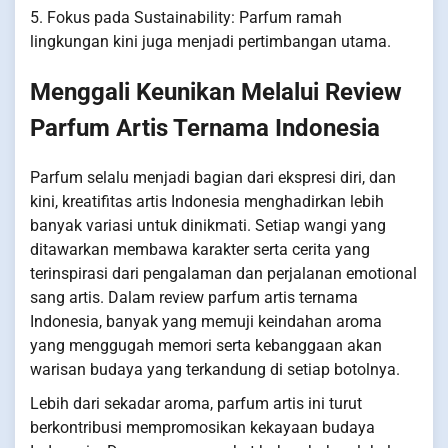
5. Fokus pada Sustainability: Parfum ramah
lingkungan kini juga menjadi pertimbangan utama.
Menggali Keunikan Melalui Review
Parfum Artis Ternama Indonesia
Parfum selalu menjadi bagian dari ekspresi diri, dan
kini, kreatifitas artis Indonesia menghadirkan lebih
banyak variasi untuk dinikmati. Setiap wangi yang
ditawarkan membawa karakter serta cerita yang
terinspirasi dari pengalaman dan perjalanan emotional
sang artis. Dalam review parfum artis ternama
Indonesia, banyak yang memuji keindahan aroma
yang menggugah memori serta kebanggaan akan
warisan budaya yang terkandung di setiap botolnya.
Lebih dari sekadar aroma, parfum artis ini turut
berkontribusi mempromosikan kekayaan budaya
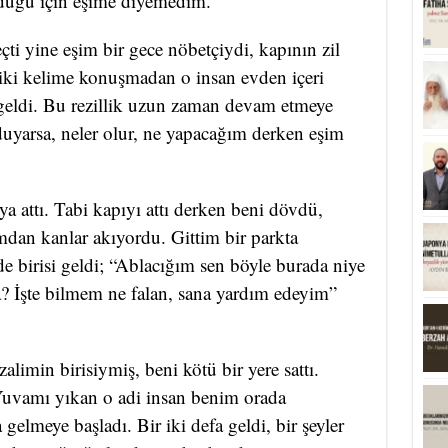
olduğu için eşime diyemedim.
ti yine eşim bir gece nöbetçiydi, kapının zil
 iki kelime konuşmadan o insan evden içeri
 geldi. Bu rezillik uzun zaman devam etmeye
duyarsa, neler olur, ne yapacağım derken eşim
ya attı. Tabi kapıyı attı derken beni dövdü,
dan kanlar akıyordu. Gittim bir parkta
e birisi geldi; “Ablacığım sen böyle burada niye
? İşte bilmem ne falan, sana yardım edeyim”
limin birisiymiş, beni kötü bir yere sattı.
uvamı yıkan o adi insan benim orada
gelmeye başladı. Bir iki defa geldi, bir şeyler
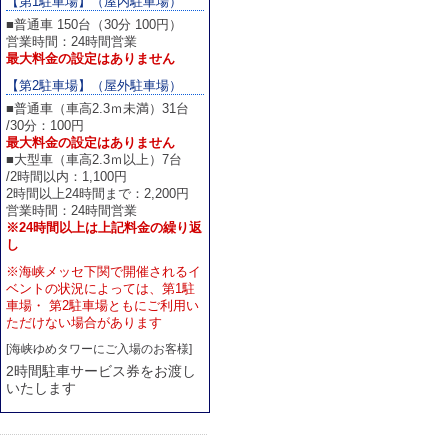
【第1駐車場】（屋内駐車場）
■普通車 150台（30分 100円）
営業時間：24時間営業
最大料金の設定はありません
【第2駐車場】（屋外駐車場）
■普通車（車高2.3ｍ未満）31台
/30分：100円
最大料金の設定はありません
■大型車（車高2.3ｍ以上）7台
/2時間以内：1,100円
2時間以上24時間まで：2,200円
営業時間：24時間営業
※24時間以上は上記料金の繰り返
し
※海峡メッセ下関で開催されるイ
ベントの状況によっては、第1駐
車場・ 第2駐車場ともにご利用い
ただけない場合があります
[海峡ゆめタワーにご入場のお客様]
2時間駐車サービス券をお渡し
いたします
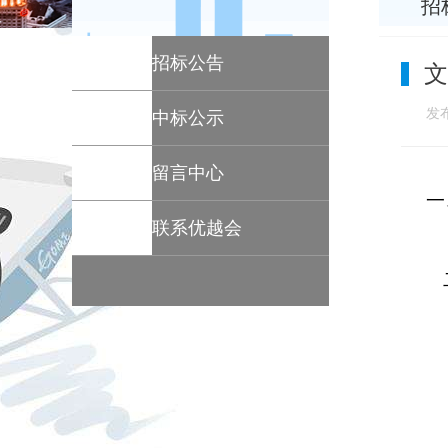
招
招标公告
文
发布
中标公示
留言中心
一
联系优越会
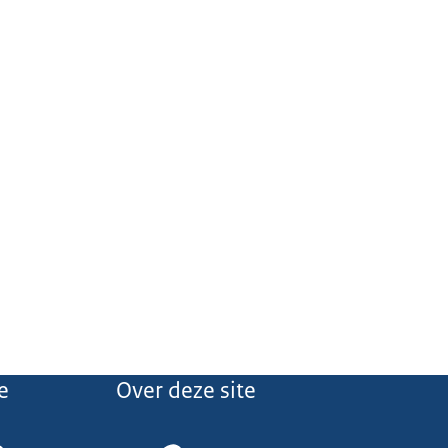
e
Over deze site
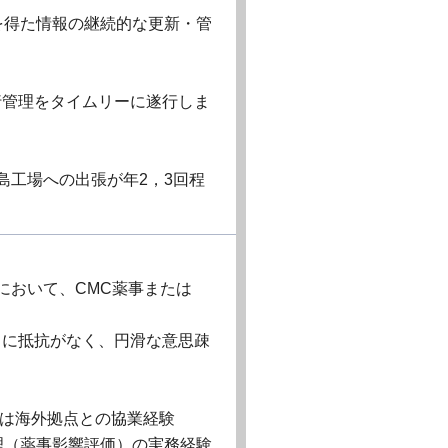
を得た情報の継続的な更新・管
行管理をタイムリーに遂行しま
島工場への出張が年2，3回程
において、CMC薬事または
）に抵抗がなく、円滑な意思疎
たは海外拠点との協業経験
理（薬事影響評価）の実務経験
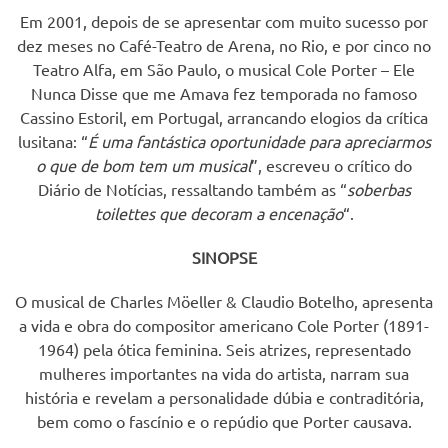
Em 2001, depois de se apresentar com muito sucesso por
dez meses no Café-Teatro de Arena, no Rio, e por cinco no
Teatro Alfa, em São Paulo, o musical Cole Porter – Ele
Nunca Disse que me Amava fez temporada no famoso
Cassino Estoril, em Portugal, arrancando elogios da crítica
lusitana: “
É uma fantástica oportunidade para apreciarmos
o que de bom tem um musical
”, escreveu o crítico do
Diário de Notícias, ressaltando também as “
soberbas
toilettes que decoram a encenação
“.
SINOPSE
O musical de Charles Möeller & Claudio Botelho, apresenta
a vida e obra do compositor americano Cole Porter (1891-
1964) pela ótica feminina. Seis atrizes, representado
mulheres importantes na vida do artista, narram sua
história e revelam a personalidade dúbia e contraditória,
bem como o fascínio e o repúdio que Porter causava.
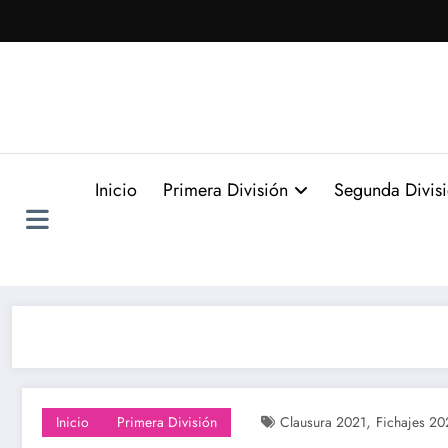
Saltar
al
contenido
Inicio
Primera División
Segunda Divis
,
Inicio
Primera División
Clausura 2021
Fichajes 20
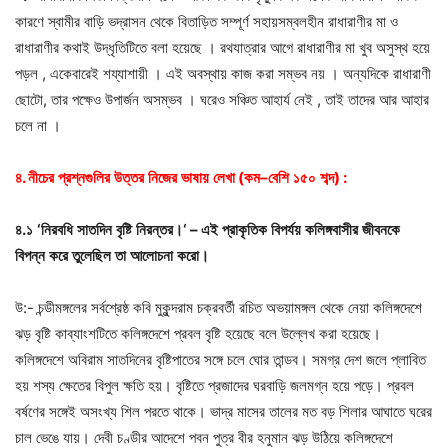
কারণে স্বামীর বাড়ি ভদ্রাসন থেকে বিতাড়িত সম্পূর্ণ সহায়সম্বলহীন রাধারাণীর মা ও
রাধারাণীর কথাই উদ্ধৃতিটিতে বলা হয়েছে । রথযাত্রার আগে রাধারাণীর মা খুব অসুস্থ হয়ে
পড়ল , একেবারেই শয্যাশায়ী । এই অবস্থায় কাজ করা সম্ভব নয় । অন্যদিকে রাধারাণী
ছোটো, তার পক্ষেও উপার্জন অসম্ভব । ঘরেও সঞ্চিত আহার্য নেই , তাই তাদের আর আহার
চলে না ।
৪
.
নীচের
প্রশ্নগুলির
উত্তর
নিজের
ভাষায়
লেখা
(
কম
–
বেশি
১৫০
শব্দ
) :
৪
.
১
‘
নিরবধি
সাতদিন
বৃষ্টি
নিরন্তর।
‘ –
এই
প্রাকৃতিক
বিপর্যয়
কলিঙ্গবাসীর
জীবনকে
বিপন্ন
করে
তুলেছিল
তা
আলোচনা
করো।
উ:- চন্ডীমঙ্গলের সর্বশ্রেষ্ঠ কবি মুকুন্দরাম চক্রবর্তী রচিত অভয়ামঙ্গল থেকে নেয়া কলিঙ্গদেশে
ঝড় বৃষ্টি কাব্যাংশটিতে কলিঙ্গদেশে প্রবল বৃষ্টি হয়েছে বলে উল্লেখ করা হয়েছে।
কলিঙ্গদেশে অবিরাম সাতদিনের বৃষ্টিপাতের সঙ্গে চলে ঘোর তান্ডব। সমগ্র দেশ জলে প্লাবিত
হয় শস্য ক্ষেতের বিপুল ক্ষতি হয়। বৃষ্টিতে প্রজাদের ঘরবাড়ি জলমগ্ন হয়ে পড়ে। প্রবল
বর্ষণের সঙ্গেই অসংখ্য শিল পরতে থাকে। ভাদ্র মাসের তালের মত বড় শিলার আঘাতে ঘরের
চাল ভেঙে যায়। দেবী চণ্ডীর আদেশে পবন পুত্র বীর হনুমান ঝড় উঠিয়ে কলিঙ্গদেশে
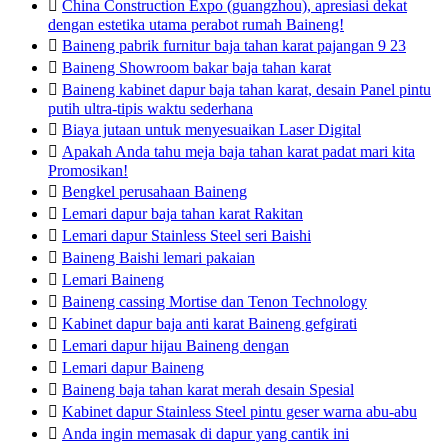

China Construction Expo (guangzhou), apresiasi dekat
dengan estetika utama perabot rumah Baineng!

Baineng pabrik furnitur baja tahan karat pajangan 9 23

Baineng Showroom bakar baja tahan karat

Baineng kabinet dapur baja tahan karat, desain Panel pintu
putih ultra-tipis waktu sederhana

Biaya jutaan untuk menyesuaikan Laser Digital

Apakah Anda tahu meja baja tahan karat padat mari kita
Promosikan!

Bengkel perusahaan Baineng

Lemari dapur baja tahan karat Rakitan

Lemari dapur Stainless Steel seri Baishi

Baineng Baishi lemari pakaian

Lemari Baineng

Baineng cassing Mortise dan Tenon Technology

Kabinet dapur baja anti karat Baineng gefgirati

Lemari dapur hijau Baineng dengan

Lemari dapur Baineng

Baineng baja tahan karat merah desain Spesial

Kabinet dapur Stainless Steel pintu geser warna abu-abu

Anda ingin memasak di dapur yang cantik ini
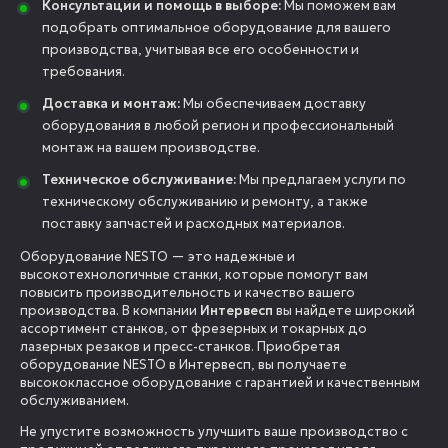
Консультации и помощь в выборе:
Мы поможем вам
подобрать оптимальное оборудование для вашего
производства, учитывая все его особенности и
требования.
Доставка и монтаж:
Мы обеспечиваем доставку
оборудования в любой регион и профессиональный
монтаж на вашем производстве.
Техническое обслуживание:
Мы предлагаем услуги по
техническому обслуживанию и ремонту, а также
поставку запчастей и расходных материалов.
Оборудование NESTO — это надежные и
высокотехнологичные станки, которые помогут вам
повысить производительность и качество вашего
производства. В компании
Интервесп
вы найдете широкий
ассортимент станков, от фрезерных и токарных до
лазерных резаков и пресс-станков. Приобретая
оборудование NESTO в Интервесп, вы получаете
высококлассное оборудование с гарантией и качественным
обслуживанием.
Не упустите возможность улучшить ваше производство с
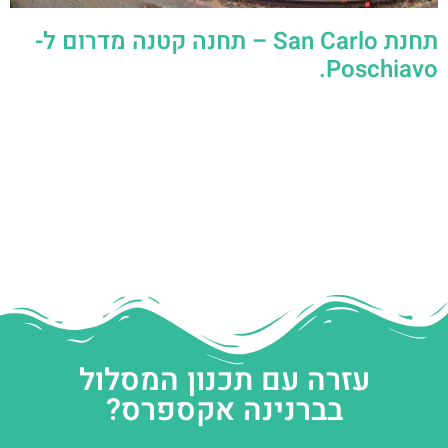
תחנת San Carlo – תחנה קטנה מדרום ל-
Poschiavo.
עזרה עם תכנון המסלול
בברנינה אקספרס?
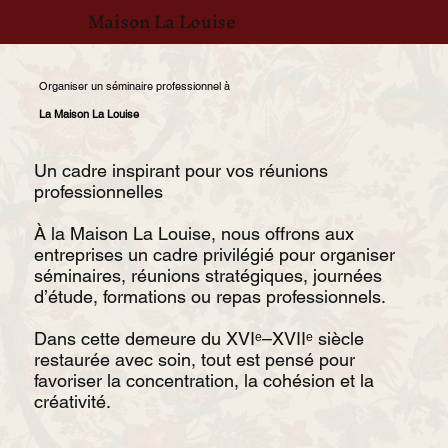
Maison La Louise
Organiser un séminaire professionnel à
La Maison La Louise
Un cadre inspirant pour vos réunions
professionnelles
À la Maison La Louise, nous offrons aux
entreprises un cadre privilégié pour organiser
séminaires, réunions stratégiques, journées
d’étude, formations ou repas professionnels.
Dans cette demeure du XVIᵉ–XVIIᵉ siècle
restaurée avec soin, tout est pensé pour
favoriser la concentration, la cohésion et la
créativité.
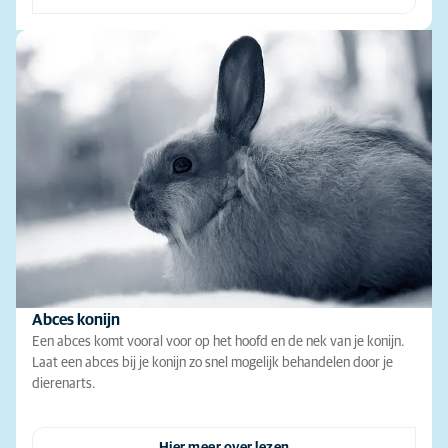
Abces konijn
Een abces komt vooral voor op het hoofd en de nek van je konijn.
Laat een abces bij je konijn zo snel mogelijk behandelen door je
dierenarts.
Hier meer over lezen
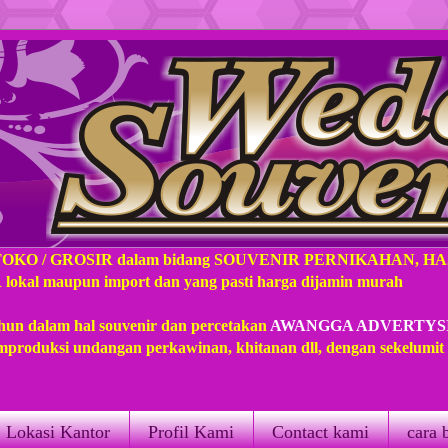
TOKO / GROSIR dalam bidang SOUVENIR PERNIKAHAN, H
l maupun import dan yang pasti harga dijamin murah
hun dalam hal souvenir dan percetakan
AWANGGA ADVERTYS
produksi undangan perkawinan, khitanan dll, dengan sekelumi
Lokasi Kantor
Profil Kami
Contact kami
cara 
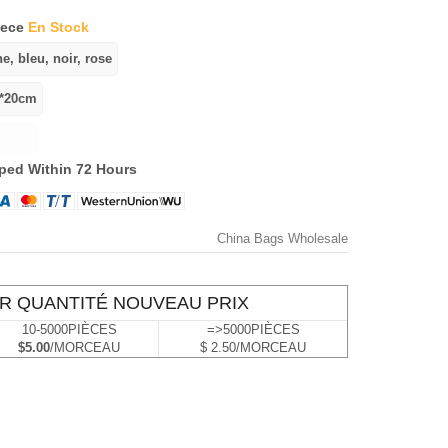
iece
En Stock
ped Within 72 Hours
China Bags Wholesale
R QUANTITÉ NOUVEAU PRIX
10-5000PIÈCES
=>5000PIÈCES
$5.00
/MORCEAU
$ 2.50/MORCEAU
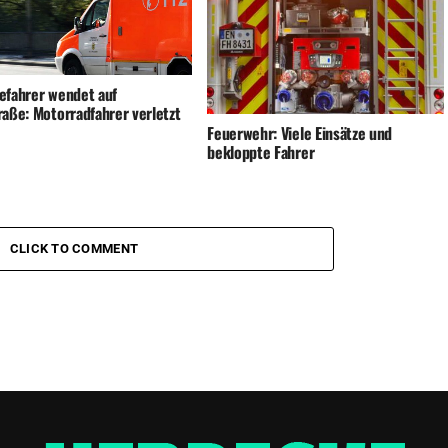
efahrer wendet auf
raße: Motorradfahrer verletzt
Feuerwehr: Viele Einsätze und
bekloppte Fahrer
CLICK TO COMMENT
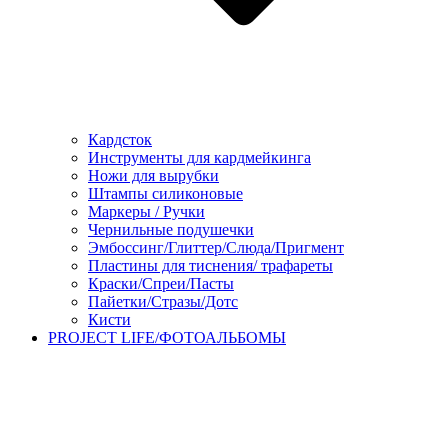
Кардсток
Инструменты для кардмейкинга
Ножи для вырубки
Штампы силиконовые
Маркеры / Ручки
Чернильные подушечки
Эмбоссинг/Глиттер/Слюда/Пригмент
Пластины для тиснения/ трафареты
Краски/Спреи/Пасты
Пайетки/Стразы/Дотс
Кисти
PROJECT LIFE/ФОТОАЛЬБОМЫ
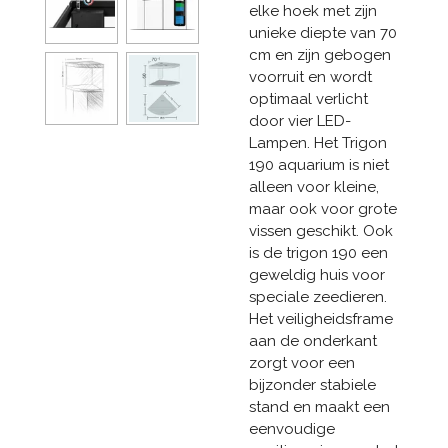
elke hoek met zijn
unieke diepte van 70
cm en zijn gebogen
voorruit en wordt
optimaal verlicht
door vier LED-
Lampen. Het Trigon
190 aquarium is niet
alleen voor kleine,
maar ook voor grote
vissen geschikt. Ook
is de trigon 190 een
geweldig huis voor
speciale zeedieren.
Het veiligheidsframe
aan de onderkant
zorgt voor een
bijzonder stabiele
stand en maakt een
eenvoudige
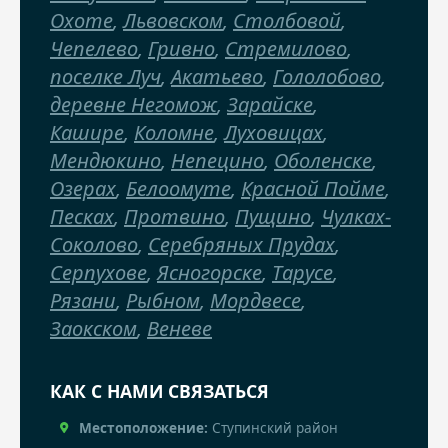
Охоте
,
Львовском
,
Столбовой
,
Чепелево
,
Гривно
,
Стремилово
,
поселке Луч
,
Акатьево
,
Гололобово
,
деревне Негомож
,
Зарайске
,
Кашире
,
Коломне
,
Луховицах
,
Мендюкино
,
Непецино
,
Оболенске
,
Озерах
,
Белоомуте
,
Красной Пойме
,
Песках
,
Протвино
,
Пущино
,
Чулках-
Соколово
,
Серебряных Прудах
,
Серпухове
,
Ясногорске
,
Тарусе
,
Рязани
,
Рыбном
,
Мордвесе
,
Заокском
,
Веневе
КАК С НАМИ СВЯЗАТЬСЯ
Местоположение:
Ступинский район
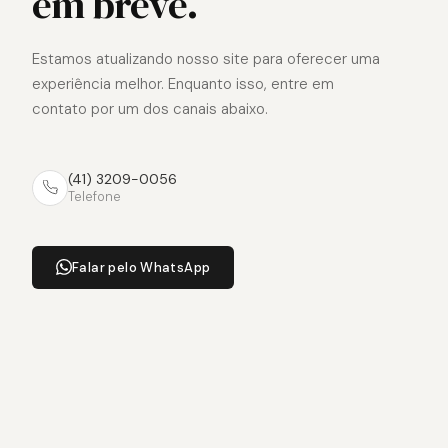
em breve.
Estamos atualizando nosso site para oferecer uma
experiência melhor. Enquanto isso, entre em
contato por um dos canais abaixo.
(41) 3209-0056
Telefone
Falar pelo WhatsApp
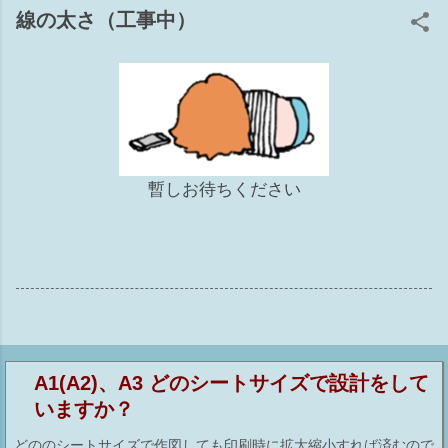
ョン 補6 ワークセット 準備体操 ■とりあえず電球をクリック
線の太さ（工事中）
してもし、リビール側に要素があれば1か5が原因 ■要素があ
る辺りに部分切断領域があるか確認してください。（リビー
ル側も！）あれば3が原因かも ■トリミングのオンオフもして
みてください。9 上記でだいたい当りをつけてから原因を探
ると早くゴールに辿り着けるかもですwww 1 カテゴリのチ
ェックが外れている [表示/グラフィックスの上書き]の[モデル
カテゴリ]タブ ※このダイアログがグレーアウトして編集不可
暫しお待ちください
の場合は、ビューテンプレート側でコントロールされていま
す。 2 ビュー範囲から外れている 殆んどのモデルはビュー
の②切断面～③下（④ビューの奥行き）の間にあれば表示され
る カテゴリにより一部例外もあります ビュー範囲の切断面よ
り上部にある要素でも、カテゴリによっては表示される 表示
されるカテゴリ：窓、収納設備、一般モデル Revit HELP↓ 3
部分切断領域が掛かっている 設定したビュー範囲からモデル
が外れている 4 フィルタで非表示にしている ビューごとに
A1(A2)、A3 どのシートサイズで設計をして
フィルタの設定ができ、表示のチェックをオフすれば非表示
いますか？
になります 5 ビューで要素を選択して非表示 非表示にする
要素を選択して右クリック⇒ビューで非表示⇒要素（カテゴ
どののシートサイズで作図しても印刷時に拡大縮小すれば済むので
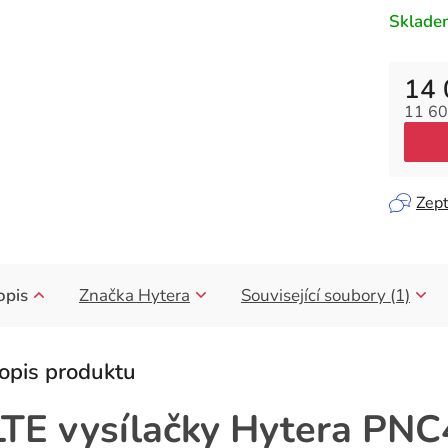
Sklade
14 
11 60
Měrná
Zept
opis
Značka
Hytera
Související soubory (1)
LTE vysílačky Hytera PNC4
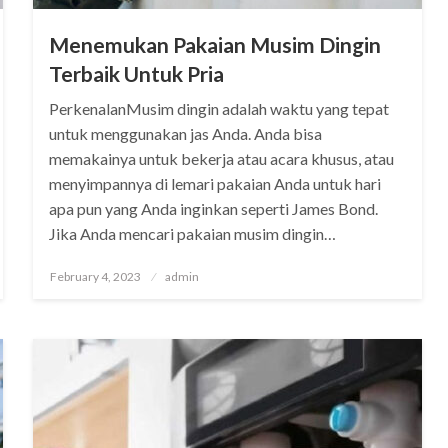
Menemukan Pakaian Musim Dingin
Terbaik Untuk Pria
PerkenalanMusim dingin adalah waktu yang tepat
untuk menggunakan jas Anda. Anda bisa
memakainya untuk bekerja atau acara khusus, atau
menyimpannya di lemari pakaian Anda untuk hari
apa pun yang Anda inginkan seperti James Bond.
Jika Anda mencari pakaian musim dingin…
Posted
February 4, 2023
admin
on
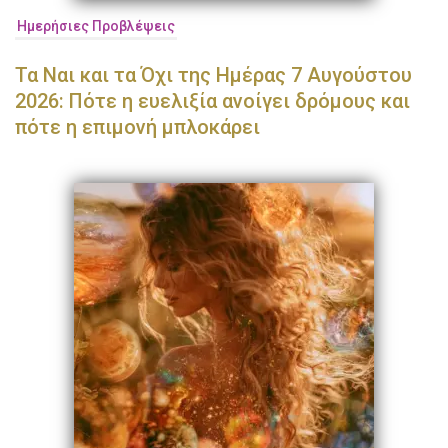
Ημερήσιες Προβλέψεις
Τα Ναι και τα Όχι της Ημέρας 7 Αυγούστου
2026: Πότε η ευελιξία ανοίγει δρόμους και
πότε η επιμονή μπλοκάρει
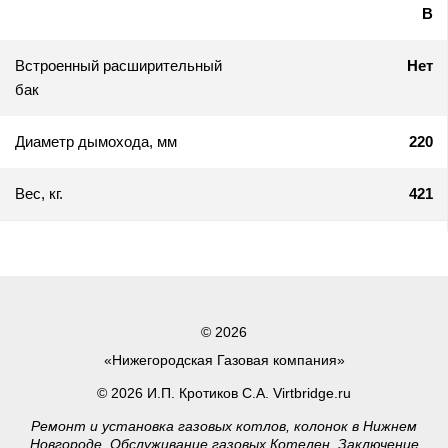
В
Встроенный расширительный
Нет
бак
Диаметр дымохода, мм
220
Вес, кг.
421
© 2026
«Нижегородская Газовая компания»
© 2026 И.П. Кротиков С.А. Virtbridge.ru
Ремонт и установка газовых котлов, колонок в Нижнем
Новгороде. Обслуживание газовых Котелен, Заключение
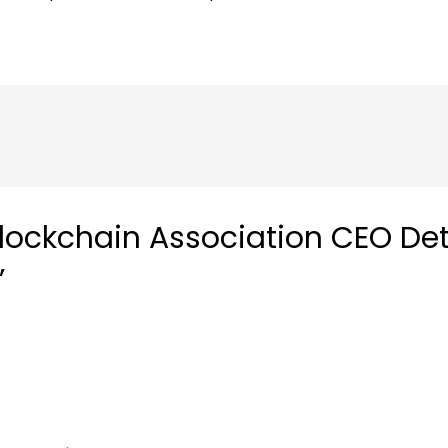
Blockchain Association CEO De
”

※ ※ ※

▸ **EXERCISE INSTRUCTIONS**
Only the lines with the string "Cole" are wanted; pick them out of the records above and copy them.

▸ **EXERCISE RESPONSE**
Teatro Alfa, em São Paulo, o musical Cole Porter – Ele
a vida e obra do compositor americano Cole Porter (1891-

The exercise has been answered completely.